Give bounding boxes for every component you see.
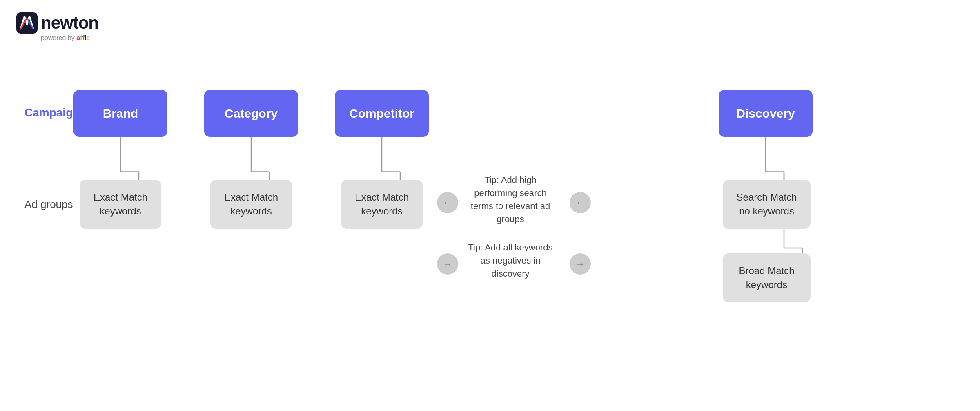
adgroup-competitor-exact: Exact Matchkeywords <box>341 180 423 229</box>
logo-powered: powered by affle <box>41 34 90 42</box>
campaign-brand: Brand <box>74 90 167 137</box>
adgroup-category-exact: Exact Matchkeywords <box>210 180 292 229</box>
campaign-discovery: Discovery <box>719 90 813 137</box>
adgroup-discovery-broad: Broad Matchkeywords <box>723 253 811 302</box>
adgroup-brand-exact: Exact Matchkeywords <box>80 180 161 229</box>
logo-area: newton powered by affle <box>16 12 98 42</box>
arrow-right-2: → <box>570 253 591 275</box>
newton-logo-icon <box>16 12 38 34</box>
campaign-competitor: Competitor <box>335 90 429 137</box>
adgroup-discovery-search: Search Matchno keywords <box>723 180 811 229</box>
arrow-left-1: ← <box>437 192 458 213</box>
adgroups-label: Ad groups <box>24 198 73 211</box>
logo-text: newton <box>41 13 98 33</box>
tip2-text: Tip: Add all keywords as negatives in di… <box>463 241 557 280</box>
diagram-container: Campaigns Ad groups Brand Category Compe… <box>24 65 956 386</box>
tip1-text: Tip: Add high performing search terms to… <box>463 174 557 226</box>
logo-main: newton <box>16 12 98 34</box>
arrow-right-1: → <box>437 253 458 275</box>
arrow-left-2: ← <box>570 192 591 213</box>
campaign-category: Category <box>204 90 298 137</box>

+===+

(Task requirements): Each line above with the word "powered" needs to be copied.

(Written answer):
logo-powered: powered by affle <box>41 34 90 42</box>
logo-area: newton powered by affle <box>16 12 98 42</box>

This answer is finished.